** Opening Recorded information block **
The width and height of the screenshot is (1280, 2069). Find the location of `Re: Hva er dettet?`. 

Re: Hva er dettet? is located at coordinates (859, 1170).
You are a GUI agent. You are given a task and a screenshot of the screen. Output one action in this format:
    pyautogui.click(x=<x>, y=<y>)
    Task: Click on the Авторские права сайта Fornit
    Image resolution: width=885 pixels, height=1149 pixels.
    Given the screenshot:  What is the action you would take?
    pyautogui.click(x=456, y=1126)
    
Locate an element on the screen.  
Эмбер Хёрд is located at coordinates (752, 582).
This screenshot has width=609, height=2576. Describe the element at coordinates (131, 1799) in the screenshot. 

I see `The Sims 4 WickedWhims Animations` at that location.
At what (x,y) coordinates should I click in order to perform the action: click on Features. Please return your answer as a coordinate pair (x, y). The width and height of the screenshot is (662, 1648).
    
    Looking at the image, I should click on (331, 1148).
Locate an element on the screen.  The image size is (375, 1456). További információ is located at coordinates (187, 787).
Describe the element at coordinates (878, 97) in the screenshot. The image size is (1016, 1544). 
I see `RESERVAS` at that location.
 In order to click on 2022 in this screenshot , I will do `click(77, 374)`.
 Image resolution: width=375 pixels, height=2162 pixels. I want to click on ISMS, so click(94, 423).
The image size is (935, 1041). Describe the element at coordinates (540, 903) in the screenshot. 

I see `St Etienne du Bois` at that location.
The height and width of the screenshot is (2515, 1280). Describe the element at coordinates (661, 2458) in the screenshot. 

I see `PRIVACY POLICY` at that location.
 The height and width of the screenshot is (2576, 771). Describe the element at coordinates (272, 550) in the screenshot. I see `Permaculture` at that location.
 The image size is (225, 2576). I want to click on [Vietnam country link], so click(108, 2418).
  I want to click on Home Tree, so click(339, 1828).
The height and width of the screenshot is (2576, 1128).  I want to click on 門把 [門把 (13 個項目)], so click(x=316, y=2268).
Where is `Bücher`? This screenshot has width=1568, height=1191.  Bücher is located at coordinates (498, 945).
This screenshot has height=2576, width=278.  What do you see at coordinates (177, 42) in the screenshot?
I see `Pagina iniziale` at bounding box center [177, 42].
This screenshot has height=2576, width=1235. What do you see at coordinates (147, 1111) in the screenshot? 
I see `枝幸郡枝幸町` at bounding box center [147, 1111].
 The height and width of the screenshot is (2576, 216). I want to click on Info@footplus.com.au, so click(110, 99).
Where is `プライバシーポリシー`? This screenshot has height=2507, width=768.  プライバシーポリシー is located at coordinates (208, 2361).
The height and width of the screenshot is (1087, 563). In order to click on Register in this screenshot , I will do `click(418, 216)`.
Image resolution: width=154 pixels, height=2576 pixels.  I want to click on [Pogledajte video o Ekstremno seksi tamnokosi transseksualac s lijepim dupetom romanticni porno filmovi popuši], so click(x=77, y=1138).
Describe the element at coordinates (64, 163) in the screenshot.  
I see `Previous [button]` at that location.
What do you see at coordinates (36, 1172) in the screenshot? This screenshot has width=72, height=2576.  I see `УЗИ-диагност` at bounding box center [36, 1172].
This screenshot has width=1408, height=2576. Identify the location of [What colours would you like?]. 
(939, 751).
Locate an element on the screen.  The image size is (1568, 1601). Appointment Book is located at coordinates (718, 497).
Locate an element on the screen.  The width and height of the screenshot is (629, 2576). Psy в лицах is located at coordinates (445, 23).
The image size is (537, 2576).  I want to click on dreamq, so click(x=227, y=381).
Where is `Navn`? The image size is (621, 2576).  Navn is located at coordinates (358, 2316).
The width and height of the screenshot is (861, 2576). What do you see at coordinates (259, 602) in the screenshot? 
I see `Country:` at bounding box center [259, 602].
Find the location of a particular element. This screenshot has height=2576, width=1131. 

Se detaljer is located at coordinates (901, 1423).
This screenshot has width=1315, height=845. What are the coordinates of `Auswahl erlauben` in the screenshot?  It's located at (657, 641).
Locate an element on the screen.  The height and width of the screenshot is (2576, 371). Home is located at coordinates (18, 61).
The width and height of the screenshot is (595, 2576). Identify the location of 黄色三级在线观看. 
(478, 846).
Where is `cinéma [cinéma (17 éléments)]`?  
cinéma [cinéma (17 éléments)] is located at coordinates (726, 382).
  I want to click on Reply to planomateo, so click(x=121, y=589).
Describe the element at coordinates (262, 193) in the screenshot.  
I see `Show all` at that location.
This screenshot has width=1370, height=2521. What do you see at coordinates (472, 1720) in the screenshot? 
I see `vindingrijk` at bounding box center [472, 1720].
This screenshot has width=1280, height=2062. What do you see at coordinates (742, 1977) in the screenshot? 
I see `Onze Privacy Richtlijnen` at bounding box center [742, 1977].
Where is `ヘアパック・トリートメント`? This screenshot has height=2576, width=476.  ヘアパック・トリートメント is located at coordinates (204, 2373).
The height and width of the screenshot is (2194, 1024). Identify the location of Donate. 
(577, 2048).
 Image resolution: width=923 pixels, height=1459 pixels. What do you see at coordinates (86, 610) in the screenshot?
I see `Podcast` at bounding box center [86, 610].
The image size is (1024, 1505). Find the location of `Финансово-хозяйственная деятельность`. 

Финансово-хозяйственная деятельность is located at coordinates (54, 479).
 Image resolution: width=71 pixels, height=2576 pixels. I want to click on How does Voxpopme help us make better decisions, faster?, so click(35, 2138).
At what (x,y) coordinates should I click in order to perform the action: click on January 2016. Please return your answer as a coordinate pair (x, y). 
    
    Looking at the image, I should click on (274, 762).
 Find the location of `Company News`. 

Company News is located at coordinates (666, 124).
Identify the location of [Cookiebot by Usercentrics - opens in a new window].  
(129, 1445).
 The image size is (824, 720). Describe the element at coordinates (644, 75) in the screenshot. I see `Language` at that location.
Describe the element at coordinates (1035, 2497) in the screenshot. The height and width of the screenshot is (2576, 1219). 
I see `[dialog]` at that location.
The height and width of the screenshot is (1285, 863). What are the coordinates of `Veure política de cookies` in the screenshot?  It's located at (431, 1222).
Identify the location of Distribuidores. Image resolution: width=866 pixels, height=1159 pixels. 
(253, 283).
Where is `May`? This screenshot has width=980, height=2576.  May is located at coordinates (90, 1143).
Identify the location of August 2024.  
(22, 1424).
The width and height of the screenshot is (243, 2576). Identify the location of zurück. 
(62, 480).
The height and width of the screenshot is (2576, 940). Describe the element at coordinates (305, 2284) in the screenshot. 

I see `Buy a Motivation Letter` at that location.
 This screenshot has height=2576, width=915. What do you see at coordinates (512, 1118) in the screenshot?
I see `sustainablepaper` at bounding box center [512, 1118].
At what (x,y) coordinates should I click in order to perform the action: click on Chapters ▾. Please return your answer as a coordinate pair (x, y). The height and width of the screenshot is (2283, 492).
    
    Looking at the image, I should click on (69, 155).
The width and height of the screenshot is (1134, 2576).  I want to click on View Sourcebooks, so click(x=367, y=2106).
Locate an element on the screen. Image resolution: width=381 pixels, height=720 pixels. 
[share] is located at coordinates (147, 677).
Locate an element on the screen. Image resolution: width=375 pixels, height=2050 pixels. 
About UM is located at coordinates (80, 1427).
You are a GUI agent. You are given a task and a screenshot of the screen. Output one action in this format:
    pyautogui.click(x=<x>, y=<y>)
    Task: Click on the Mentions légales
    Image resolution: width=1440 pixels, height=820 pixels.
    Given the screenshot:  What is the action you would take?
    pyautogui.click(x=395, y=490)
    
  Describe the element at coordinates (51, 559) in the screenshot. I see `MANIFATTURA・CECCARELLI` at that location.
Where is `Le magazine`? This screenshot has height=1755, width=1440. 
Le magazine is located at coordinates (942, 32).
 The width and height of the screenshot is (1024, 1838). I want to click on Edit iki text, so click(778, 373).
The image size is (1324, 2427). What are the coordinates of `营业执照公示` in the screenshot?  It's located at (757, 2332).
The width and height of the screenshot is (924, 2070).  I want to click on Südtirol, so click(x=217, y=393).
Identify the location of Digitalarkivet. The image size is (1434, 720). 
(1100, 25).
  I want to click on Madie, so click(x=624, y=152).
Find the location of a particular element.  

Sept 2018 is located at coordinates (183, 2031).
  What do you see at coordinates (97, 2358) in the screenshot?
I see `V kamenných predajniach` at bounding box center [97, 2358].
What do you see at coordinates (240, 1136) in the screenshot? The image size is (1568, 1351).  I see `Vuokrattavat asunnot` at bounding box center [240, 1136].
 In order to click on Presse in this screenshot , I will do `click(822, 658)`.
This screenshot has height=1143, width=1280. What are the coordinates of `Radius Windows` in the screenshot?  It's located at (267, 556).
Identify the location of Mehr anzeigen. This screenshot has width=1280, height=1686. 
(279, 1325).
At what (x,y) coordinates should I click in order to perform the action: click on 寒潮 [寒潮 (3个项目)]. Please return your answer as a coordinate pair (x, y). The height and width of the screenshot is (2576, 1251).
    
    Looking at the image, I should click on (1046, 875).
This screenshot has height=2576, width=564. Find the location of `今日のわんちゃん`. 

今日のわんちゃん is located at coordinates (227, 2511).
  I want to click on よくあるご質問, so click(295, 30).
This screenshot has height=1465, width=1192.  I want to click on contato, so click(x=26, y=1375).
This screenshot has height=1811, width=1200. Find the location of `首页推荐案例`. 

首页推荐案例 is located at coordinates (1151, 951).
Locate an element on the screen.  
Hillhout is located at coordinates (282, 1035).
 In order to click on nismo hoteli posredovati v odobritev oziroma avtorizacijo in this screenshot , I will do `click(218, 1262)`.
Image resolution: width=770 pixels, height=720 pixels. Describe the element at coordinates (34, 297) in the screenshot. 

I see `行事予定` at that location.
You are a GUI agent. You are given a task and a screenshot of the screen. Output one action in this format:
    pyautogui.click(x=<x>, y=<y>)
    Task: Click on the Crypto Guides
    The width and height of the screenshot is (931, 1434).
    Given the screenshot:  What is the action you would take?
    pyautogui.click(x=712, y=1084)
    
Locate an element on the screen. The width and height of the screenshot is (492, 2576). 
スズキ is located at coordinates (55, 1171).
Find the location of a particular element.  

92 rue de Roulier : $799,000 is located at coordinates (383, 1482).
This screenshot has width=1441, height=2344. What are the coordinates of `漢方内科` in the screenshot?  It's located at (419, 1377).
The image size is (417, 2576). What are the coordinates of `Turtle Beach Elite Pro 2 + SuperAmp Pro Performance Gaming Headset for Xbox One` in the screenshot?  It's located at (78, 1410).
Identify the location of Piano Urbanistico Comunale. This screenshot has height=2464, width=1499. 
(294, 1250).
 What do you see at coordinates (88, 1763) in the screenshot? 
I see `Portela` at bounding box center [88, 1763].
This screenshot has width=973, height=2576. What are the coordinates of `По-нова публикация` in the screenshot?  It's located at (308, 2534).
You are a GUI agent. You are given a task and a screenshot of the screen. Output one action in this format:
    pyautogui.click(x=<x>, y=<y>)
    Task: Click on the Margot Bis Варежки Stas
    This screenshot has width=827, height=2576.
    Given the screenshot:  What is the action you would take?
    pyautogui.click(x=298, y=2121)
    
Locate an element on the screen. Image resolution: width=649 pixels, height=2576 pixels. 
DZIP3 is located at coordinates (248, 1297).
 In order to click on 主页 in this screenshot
** Closing Recorded information block **
__Instructions for the task__
The entries above hold the needed span. Transcribe exactly the lines from the one with "The image size is (537, 2576)." to the one with "This screenshot has width=1315, height=845.", both included.

__Result for this task__
The image size is (537, 2576).  I want to click on dreamq, so click(x=227, y=381).
Where is `Navn`? The image size is (621, 2576).  Navn is located at coordinates (358, 2316).
The width and height of the screenshot is (861, 2576). What do you see at coordinates (259, 602) in the screenshot? 
I see `Country:` at bounding box center [259, 602].
Find the location of a particular element. This screenshot has height=2576, width=1131. 

Se detaljer is located at coordinates (901, 1423).
This screenshot has width=1315, height=845. What are the coordinates of `Auswahl erlauben` in the screenshot?  It's located at (657, 641).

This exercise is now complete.